● Work instruction
Copy out the listing below, keeping every character as is.

● Data provided
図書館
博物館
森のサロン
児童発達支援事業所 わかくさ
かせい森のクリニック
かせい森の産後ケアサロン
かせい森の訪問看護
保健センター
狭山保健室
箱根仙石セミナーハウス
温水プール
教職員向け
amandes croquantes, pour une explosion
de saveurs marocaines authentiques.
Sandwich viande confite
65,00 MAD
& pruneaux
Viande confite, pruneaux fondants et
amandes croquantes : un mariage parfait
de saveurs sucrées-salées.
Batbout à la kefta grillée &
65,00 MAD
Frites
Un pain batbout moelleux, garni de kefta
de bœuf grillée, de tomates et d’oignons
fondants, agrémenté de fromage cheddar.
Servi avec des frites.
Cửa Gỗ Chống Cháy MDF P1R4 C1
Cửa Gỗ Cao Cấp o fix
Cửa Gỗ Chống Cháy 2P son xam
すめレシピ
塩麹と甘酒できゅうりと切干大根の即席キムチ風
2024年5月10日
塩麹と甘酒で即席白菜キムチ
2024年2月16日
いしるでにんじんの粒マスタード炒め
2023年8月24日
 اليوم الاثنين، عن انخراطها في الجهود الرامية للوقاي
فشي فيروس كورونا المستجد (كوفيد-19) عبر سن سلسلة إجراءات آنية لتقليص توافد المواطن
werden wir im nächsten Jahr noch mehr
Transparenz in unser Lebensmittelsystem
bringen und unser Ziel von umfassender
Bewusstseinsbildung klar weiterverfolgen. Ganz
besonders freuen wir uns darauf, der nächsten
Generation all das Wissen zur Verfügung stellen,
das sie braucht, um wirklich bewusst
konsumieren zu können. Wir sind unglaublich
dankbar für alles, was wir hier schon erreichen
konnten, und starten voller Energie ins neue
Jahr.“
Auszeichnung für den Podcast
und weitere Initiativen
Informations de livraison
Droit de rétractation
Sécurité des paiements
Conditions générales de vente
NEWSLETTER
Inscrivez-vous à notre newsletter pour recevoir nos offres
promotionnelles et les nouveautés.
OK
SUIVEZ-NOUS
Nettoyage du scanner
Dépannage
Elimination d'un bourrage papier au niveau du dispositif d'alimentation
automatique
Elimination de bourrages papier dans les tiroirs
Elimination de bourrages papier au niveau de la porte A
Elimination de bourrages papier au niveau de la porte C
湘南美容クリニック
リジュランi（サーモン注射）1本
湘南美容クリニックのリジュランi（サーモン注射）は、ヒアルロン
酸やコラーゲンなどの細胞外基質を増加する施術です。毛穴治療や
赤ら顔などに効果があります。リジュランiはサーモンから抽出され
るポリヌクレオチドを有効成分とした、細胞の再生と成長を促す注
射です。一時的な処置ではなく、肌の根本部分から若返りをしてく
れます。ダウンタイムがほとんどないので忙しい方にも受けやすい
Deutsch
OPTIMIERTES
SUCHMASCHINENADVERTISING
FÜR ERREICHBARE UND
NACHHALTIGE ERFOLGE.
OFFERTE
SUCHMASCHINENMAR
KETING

● Result of this task
図書館
博物館
森のサロン
児童発達支援事業所 わかくさ
かせい森のクリニック
かせい森の産後ケアサロン
かせい森の訪問看護
保健センター
狭山保健室
箱根仙石セミナーハウス
温水プール
教職員向け
amandes croquantes, pour une explosion
de saveurs marocaines authentiques.
Sandwich viande confite
65,00 MAD
& pruneaux
Viande confite, pruneaux fondants et
amandes croquantes : un mariage parfait
de saveurs sucrées-salées.
Batbout à la kefta grillée &
65,00 MAD
Frites
Un pain batbout moelleux, garni de kefta
de bœuf grillée, de tomates et d’oignons
fondants, agrémenté de fromage cheddar.
Servi avec des frites.
Cửa Gỗ Chống Cháy MDF P1R4 C1
Cửa Gỗ Cao Cấp o fix
Cửa Gỗ Chống Cháy 2P son xam
すめレシピ
塩麹と甘酒できゅうりと切干大根の即席キムチ風
2024年5月10日
塩麹と甘酒で即席白菜キムチ
2024年2月16日
いしるでにんじんの粒マスタード炒め
2023年8月24日
 اليوم الاثنين، عن انخراطها في الجهود الرامية للوقاي
فشي فيروس كورونا المستجد (كوفيد-19) عبر سن سلسلة إجراءات آنية لتقليص توافد المواطن
werden wir im nächsten Jahr noch mehr
Transparenz in unser Lebensmittelsystem
bringen und unser Ziel von umfassender
Bewusstseinsbildung klar weiterverfolgen. Ganz
besonders freuen wir uns darauf, der nächsten
Generation all das Wissen zur Verfügung stellen,
das sie braucht, um wirklich bewusst
konsumieren zu können. Wir sind unglaublich
dankbar für alles, was wir hier schon erreichen
konnten, und starten voller Energie ins neue
Jahr.“
Auszeichnung für den Podcast
und weitere Initiativen
Informations de livraison
Droit de rétractation
Sécurité des paiements
Conditions générales de vente
NEWSLETTER
Inscrivez-vous à notre newsletter pour recevoir nos offres
promotionnelles et les nouveautés.
OK
SUIVEZ-NOUS
Nettoyage du scanner
Dépannage
Elimination d'un bourrage papier au niveau du dispositif d'alimentation
automatique
Elimination de bourrages papier dans les tiroirs
Elimination de bourrages papier au niveau de la porte A
Elimination de bourrages papier au niveau de la porte C
湘南美容クリニック
リジュランi（サーモン注射）1本
湘南美容クリニックのリジュランi（サーモン注射）は、ヒアルロン
酸やコラーゲンなどの細胞外基質を増加する施術です。毛穴治療や
赤ら顔などに効果があります。リジュランiはサーモンから抽出され
るポリヌクレオチドを有効成分とした、細胞の再生と成長を促す注
射です。一時的な処置ではなく、肌の根本部分から若返りをしてく
れます。ダウンタイムがほとんどないので忙しい方にも受けやすい
Deutsch
OPTIMIERTES
SUCHMASCHINENADVERTISING
FÜR ERREICHBARE UND
NACHHALTIGE ERFOLGE.
OFFERTE
SUCHMASCHINENMAR
KETING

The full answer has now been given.